Walmart, for example, is open Thanksgiving Day, with doorbuster deals that people will line up for at 8 p.m. — such as the new Furby for $45 — followed by different deals at 10 p.m. and again at 5 a.m. Friday. Sears and Target have similar staggered deals.
“It really was something we heard from our customers,” said Brian Hanover, spokesman for Sears, which will have deals at 8 p.m. and again at 4 a.m. “They want more flexibility in their shopping options.”
Sears is even appealing to shoppers who hate crowds. Customers who buy online and pick up at the store have the option of texting the store while they’re on their way over. Store employees will bring the purchases to shoppers’ cars and customers never have to set foot in the store.

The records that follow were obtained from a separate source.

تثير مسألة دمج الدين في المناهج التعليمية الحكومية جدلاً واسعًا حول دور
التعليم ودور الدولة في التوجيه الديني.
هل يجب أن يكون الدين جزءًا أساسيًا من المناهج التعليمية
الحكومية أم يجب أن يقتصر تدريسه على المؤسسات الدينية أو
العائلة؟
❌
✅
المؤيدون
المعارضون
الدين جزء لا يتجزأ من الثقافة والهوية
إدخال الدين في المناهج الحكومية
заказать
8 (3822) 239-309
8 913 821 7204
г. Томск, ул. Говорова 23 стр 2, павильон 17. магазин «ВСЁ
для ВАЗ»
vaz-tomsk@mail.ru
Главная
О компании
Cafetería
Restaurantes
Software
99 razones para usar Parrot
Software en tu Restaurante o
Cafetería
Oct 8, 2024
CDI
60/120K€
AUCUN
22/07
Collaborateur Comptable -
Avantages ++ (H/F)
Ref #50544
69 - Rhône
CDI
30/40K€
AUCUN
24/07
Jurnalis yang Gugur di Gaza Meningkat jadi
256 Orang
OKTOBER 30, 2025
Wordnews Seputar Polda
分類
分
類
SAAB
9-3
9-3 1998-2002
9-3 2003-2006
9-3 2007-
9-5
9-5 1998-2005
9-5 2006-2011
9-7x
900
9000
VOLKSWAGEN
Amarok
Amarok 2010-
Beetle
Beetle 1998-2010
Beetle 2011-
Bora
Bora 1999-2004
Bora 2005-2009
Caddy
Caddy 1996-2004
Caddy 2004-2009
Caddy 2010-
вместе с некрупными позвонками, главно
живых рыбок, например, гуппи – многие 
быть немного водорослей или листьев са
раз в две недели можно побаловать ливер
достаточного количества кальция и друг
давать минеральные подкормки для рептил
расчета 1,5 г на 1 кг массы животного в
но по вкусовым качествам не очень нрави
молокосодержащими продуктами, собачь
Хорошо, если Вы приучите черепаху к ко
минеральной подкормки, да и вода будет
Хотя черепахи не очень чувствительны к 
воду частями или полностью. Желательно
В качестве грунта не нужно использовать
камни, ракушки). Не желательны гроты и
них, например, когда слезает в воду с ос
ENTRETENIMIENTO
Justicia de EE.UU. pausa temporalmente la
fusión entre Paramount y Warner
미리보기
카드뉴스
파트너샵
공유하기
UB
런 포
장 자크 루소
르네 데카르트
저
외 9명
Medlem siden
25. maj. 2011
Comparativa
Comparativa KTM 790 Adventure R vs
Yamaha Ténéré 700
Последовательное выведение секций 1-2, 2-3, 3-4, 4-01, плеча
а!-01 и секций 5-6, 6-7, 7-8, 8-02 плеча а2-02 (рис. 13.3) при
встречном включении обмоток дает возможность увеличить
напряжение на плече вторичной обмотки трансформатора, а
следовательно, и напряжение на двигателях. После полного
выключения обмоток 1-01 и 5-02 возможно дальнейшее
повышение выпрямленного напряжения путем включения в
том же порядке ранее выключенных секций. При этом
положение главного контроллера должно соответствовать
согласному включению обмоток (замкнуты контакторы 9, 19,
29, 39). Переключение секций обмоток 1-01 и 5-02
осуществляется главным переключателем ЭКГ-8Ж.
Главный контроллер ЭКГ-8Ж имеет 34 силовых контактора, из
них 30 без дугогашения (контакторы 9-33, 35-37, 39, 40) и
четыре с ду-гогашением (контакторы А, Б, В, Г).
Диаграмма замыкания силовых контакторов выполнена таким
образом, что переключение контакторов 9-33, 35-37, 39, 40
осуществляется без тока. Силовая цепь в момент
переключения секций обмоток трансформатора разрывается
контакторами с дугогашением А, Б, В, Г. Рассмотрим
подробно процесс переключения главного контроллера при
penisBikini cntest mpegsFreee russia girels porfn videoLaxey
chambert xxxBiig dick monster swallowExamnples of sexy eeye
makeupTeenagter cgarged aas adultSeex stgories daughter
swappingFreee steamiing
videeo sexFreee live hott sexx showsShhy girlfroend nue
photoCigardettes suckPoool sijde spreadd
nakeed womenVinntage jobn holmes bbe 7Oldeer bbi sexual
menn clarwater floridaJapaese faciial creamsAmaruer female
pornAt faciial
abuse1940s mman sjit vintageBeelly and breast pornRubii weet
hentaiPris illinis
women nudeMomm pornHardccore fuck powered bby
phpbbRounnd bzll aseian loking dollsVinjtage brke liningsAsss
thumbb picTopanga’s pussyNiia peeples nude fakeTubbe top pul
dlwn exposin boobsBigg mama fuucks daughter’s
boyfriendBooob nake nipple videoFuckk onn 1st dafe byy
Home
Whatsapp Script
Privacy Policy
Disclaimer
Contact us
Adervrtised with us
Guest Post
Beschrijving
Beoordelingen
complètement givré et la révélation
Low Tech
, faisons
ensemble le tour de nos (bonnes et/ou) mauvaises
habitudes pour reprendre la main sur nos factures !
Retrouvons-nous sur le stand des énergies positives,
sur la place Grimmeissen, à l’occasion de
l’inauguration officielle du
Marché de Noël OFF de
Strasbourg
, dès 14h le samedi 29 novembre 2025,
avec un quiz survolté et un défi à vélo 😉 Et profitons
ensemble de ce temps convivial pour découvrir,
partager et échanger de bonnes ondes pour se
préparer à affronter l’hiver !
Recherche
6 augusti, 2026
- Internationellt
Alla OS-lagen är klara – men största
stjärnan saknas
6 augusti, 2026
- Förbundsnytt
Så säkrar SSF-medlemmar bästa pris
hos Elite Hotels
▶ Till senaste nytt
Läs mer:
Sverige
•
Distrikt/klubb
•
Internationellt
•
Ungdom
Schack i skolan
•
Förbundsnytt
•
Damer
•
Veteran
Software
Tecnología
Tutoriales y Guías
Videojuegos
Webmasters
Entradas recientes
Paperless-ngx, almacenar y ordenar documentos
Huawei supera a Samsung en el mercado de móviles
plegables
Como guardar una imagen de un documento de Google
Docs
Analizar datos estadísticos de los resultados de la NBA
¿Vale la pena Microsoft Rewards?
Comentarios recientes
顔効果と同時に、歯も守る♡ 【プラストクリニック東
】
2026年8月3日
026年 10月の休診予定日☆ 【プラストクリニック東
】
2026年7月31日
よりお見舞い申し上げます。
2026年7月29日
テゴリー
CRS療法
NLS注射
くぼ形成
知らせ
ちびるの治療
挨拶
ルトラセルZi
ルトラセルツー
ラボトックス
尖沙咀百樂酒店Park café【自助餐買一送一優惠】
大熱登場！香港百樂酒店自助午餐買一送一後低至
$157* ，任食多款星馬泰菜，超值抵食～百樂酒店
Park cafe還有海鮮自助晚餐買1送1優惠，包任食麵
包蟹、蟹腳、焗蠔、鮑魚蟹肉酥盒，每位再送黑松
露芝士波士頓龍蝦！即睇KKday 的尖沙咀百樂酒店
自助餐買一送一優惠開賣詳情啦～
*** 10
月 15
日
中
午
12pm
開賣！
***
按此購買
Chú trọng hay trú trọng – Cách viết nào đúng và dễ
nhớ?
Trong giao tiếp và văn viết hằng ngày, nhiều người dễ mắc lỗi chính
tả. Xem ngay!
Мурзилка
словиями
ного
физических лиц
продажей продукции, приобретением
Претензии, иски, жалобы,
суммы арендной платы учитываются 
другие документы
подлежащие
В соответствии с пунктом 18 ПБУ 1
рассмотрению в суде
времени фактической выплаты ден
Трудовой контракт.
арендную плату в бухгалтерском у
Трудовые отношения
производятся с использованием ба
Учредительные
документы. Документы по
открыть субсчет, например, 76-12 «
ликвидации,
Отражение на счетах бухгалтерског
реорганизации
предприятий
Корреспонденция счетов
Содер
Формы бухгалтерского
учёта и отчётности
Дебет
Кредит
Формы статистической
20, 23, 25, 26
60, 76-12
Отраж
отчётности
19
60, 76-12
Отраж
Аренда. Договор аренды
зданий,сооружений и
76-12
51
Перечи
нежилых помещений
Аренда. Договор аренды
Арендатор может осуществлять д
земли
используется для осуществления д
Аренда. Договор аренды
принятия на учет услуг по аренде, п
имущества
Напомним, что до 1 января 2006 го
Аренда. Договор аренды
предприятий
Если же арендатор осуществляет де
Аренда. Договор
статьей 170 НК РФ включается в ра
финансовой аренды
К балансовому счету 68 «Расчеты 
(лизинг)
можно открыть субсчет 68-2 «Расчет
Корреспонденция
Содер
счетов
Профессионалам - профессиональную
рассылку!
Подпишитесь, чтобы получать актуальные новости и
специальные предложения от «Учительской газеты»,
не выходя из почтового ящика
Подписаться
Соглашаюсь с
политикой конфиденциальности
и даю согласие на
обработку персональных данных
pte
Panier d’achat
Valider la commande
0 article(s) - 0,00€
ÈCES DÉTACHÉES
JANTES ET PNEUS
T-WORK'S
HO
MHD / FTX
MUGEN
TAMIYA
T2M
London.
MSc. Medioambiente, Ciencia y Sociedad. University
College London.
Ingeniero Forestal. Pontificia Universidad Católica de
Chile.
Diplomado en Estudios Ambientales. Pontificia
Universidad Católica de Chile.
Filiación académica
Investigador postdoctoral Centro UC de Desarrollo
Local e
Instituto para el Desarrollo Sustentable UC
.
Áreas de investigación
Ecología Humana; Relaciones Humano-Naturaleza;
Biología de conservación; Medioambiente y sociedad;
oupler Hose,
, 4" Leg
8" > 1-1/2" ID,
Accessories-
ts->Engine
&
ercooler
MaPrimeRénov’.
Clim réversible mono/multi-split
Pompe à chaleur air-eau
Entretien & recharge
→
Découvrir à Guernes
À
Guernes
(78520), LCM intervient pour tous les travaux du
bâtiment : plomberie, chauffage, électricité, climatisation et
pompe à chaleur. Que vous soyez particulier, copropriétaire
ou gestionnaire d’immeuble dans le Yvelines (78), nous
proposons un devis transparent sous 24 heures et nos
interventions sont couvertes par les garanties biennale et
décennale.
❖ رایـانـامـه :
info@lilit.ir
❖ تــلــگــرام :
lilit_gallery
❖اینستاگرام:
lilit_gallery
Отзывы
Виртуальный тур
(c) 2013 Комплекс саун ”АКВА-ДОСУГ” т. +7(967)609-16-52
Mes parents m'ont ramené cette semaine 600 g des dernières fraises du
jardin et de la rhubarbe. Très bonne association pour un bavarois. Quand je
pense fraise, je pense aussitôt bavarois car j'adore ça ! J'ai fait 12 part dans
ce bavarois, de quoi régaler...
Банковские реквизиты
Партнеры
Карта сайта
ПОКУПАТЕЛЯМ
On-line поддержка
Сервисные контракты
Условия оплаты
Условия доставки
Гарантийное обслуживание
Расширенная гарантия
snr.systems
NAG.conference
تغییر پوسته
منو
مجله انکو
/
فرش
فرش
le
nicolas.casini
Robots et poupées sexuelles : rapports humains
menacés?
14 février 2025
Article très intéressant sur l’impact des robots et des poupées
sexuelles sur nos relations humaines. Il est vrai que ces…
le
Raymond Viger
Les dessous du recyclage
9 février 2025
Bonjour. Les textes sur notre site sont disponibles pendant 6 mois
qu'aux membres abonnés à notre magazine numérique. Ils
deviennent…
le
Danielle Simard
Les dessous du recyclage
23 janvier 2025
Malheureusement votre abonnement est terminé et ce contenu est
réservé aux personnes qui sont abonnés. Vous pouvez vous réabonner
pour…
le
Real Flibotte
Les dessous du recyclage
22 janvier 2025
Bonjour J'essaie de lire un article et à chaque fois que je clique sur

Retailers are increasingly offering deals online this year, and there’s more holiday sales leading up to Black Friday. And then there’s Small Business Saturday this weekend, followed by online deals on Cyber Monday and the fledgling “Mobile Tuesday,” an effort to get people to shop from their phones and other mobile devices on Tuesday.
The shopping events now take up more days than many people have off for the holiday. And some are fed up.
Friends Tina Cuadros, 19, of Fresno, and Michelle Miramontes, 18, of Madera, have sworn off Black Friday.
“I’d rather just shop some other day when the mall is not bad,” Cuadros said at River Park this week.
With so many sales happening early, Miramontes said her family found the same price on a 70-inch TV at Costco that they would have had to line up for at Walmart.
Retail workers are pushing back against Black Friday, too. Some Walmart workers walked off the job earlier this week or are refusing to work as a protest against what they say is Walmart’s silencing of workers demanding better pay, health care and working conditions.
An online petition started by a Target worker complains that the early opening is taking away from time spent with family on Thanksgiving. More than 365,000 people have signed the petition asking Target to “save Thanksgiving.”